The lines below that include "Rongpuk" are to be found and copied.

• DATA UNDER STUDY:
<<<<
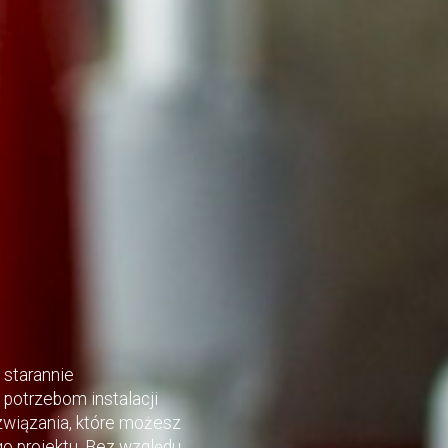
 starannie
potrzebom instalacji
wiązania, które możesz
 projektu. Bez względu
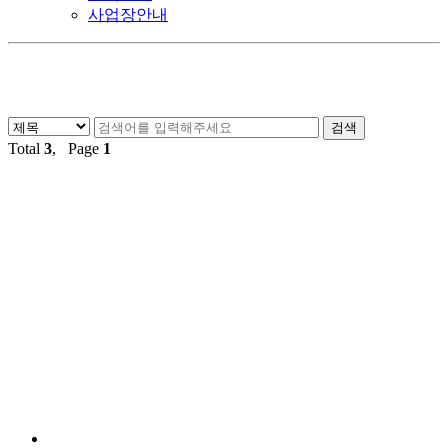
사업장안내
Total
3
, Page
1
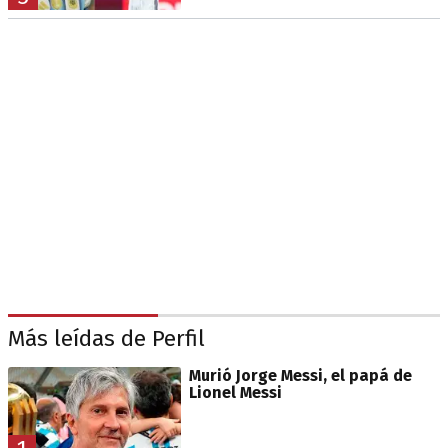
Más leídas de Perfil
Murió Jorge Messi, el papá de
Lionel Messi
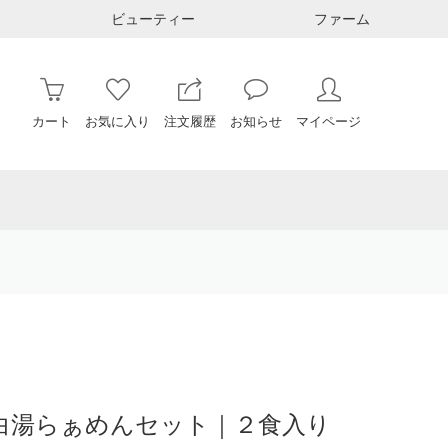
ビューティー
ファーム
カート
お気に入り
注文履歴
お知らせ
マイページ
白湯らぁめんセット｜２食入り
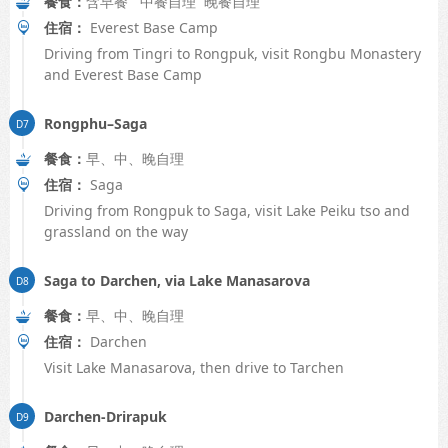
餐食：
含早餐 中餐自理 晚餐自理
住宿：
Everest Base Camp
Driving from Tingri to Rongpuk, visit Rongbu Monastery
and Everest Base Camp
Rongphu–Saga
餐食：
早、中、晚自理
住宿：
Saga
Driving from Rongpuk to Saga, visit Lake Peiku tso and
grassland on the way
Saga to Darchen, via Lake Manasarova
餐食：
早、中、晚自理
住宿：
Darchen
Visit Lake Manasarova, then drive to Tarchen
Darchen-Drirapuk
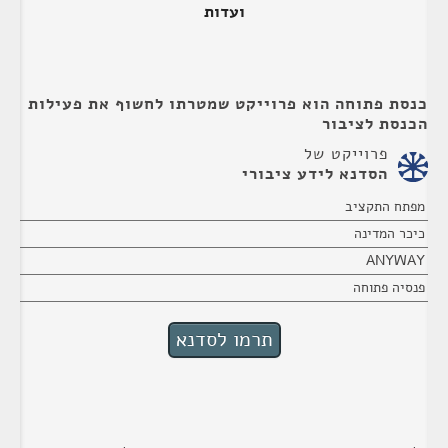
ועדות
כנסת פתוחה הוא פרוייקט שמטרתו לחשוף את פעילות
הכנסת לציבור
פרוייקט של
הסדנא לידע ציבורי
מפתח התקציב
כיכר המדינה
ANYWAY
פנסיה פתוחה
>>>>
<<<<
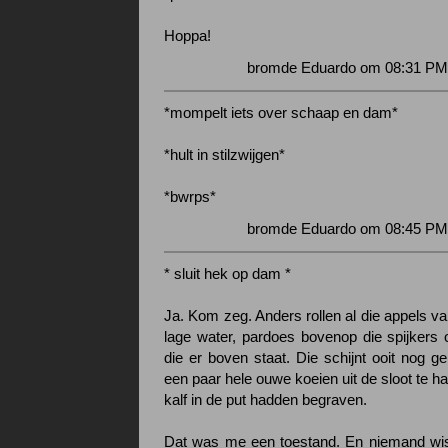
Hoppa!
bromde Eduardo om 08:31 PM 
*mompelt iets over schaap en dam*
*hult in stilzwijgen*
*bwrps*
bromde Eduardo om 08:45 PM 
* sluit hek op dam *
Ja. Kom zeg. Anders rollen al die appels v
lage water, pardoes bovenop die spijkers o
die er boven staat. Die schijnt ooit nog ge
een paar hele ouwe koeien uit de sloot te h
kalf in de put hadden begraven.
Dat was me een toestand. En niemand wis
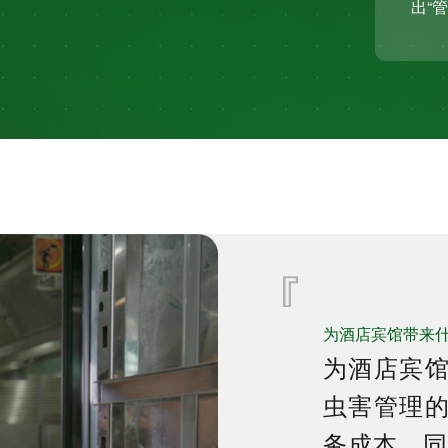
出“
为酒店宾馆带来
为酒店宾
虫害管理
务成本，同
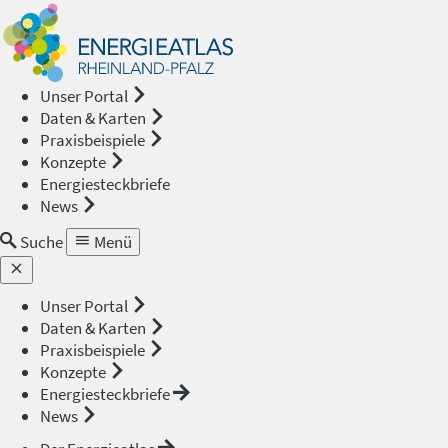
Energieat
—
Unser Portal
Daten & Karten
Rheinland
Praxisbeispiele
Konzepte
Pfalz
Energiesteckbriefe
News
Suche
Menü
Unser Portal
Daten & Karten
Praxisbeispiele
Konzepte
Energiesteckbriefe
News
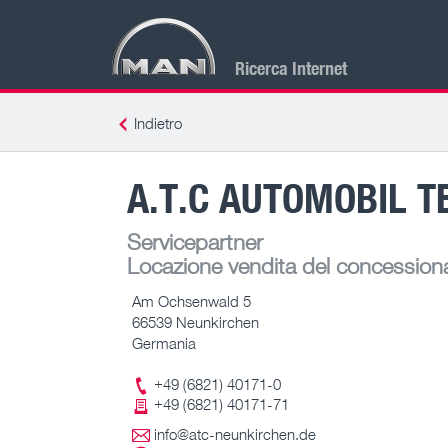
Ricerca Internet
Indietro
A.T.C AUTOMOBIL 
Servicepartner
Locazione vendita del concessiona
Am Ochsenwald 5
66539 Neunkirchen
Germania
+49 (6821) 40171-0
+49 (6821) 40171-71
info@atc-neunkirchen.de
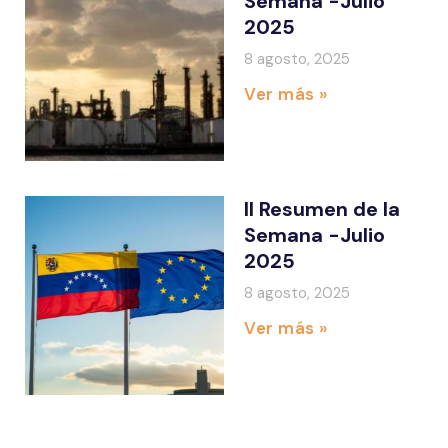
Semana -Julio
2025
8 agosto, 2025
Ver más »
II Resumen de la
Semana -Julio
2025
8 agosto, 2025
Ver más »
>>>>
• FINISHED EXERCISE:
Driving from Tingri to Rongpuk, visit Rongbu Monastery
Driving from Rongpuk to Saga, visit Lake Peiku tso and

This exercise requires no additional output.